Stored records:
--- --- ---
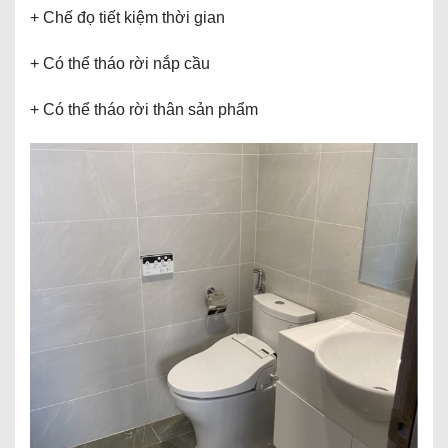
+ Chế đọ tiết kiệm thời gian
+ Có thể tháo rời nắp cầu
+ Có thể tháo rời thân sản phẩm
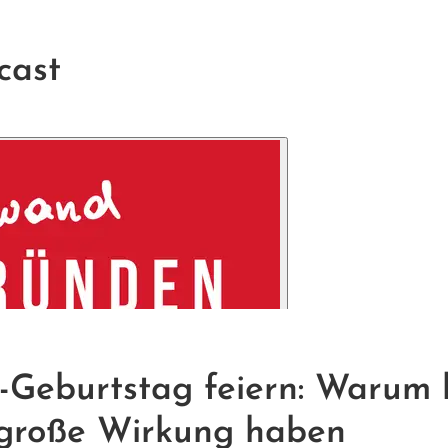
cast
-Geburtstag feiern: Warum 
 große Wirkung haben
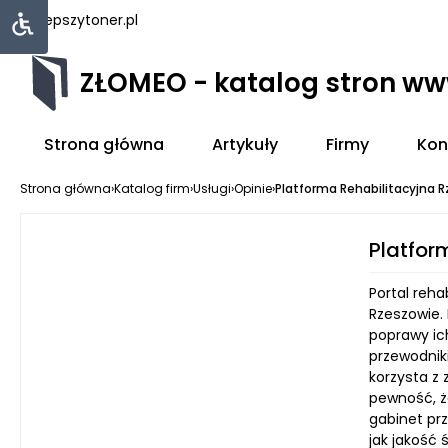
najlepszytoner.pl
ZŁOMEO - katalog stron w
Strona główna
Artykuły
Firmy
Kon
Strona główna
›
Katalog firm
›
Usługi
›
Opinie
›
Platforma Rehabilitacyjna 
Platfor
Portal reha
Rzeszowie. 
poprawy ich
przewodnik
korzysta z
pewność, ż
gabinet pr
jak jakość 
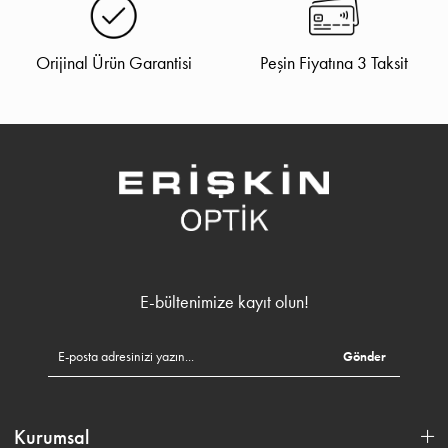
Orijinal Ürün Garantisi
Peşin Fiyatına 3 Taksit
E-bültenimize kayıt olun!
Gönder
Kurumsal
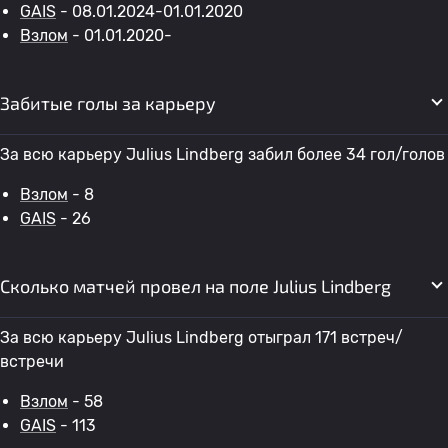
GAIS
- 08.01.2024-01.01.2020
Взлом
- 01.01.2020-
Забитые голы за карьеру
За всю карьеру Julius Lindberg забил более 34 гол/голов
Взлом
- 8
GAIS
- 26
Сколько матчей провел на поле Julius Lindberg
За всю карьеру Julius Lindberg отыграл 171 встреч/
встречи
Взлом
- 58
GAIS
- 113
--- --- ---
## WORK TO BE COMPLETED
Line count for the string "Julius": state how many lines in the data contain it, and output nothing else.

## RESULT OF THE EXERCISE
3